Directions for this task:
Repeat the data verbatim.

%%

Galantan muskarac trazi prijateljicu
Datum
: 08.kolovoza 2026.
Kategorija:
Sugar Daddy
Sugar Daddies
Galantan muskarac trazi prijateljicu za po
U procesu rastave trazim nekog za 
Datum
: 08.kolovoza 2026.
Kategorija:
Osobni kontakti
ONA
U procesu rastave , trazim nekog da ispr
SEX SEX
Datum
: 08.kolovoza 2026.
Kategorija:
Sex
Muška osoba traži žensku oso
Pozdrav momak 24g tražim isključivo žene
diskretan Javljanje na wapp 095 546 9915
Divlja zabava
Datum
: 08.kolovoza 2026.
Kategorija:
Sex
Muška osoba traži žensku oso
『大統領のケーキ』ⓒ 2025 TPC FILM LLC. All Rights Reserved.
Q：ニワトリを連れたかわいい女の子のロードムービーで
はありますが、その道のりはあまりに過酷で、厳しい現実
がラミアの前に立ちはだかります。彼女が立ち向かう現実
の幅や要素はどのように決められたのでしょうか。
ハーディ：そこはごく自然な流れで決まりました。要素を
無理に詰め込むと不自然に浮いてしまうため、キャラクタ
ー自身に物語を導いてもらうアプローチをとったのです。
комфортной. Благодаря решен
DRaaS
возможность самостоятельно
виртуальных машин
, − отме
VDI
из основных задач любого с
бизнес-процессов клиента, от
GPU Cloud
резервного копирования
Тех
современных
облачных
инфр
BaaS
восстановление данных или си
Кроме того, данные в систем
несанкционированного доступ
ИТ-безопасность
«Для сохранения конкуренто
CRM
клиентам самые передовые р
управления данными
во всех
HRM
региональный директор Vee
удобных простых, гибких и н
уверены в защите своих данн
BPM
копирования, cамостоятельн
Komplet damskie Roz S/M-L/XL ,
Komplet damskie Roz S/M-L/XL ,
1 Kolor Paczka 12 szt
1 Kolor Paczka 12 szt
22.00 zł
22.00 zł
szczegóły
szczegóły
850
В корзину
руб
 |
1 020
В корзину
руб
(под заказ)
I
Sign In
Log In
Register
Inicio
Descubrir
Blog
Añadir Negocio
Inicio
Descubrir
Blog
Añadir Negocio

%%

Output of the exercise:
Galantan muskarac trazi prijateljicu
Datum
: 08.kolovoza 2026.
Kategorija:
Sugar Daddy
Sugar Daddies
Galantan muskarac trazi prijateljicu za po
U procesu rastave trazim nekog za 
Datum
: 08.kolovoza 2026.
Kategorija:
Osobni kontakti
ONA
U procesu rastave , trazim nekog da ispr
SEX SEX
Datum
: 08.kolovoza 2026.
Kategorija:
Sex
Muška osoba traži žensku oso
Pozdrav momak 24g tražim isključivo žene
diskretan Javljanje na wapp 095 546 9915
Divlja zabava
Datum
: 08.kolovoza 2026.
Kategorija:
Sex
Muška osoba traži žensku oso
『大統領のケーキ』ⓒ 2025 TPC FILM LLC. All Rights Reserved.
Q：ニワトリを連れたかわいい女の子のロードムービーで
はありますが、その道のりはあまりに過酷で、厳しい現実
がラミアの前に立ちはだかります。彼女が立ち向かう現実
の幅や要素はどのように決められたのでしょうか。
ハーディ：そこはごく自然な流れで決まりました。要素を
無理に詰め込むと不自然に浮いてしまうため、キャラクタ
ー自身に物語を導いてもらうアプローチをとったのです。
комфортной. Благодаря решен
DRaaS
возможность самостоятельно
виртуальных машин
, − отме
VDI
из основных задач любого с
бизнес-процессов клиента, от
GPU Cloud
резервного копирования
Тех
современных
облачных
инфр
BaaS
восстановление данных или си
Кроме того, данные в систем
несанкционированного доступ
ИТ-безопасность
«Для сохранения конкуренто
CRM
клиентам самые передовые р
управления данными
во всех
HRM
региональный директор Vee
удобных простых, гибких и н
уверены в защите своих данн
BPM
копирования, cамостоятельн
Komplet damskie Roz S/M-L/XL ,
Komplet damskie Roz S/M-L/XL ,
1 Kolor Paczka 12 szt
1 Kolor Paczka 12 szt
22.00 zł
22.00 zł
szczegóły
szczegóły
850
В корзину
руб
 |
1 020
В корзину
руб
(под заказ)
I
Sign In
Log In
Register
Inicio
Descubrir
Blog
Añadir Negocio
Inicio
Descubrir
Blog
Añadir Negocio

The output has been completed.